- Input records -

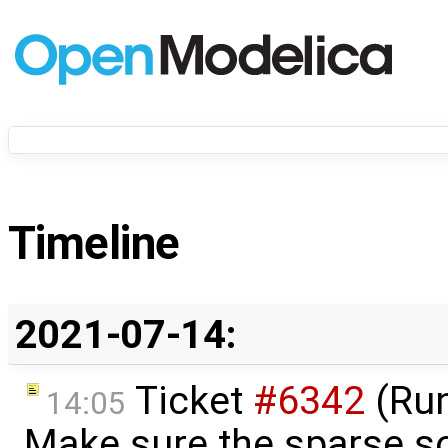
Timeline
2021-07-14:
Ticket
#6342
(Run
14:05
Make sure the sparse so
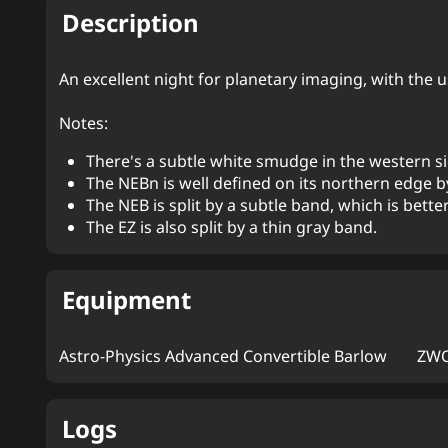
Description
An excellent night for planetary imaging, with the
Notes:
There's a subtle white smudge in the western s
The NEBn is well defined on its northern edge b
The NEB is split by a subtle band, which is bette
The EZ is also split by a thin gray band.
Equipment
Astro-Physics Advanced Convertible Barlow
ZWO
Logs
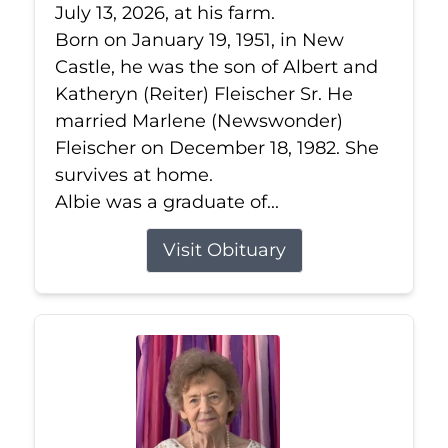
July 13, 2026, at his farm.
Born on January 19, 1951, in New
Castle, he was the son of Albert and
Katheryn (Reiter) Fleischer Sr. He
married Marlene (Newswonder)
Fleischer on December 18, 1982. She
survives at home.
Albie was a graduate of...
Visit Obituary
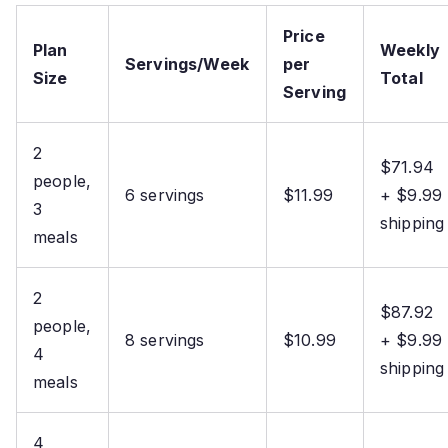
Price
Plan
Weekly
Servings/Week
per
Size
Total
Serving
2
$71.94
people,
6 servings
$11.99
+ $9.99
3
shipping
meals
2
$87.92
people,
8 servings
$10.99
+ $9.99
4
shipping
meals
4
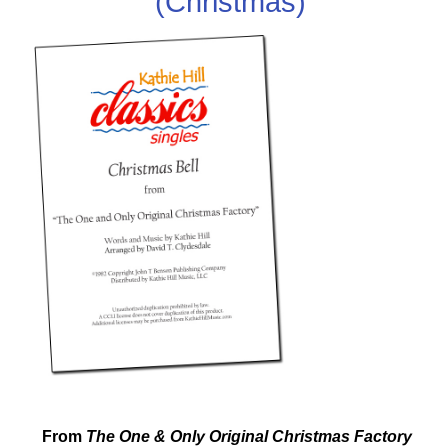
(Christmas)
From
The One & Only Original Christmas Factory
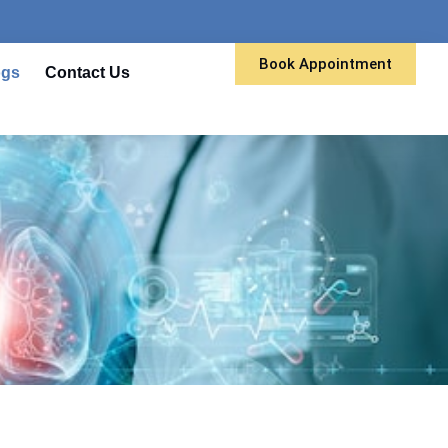
Book Appointment
ogs
Contact Us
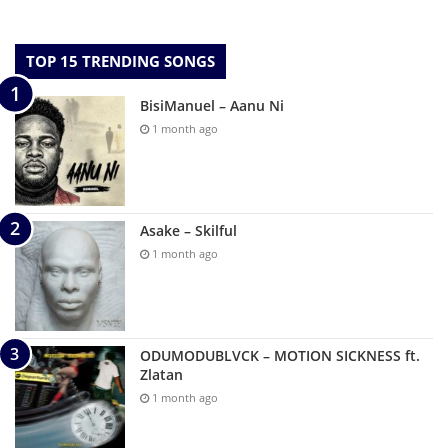
TOP 15 TRENDING SONGS
BisiManuel – Aanu Ni
1 month ago
Asake – Skilful
1 month ago
ODUMODUBLVCK – MOTION SICKNESS ft.
Zlatan
1 month ago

- Your goal -
Filter the entries down to the lines that hold "subtle". Copy those lines.

- Answer section -
There's a subtle white smudge in the western s
The NEB is split by a subtle band, which is bette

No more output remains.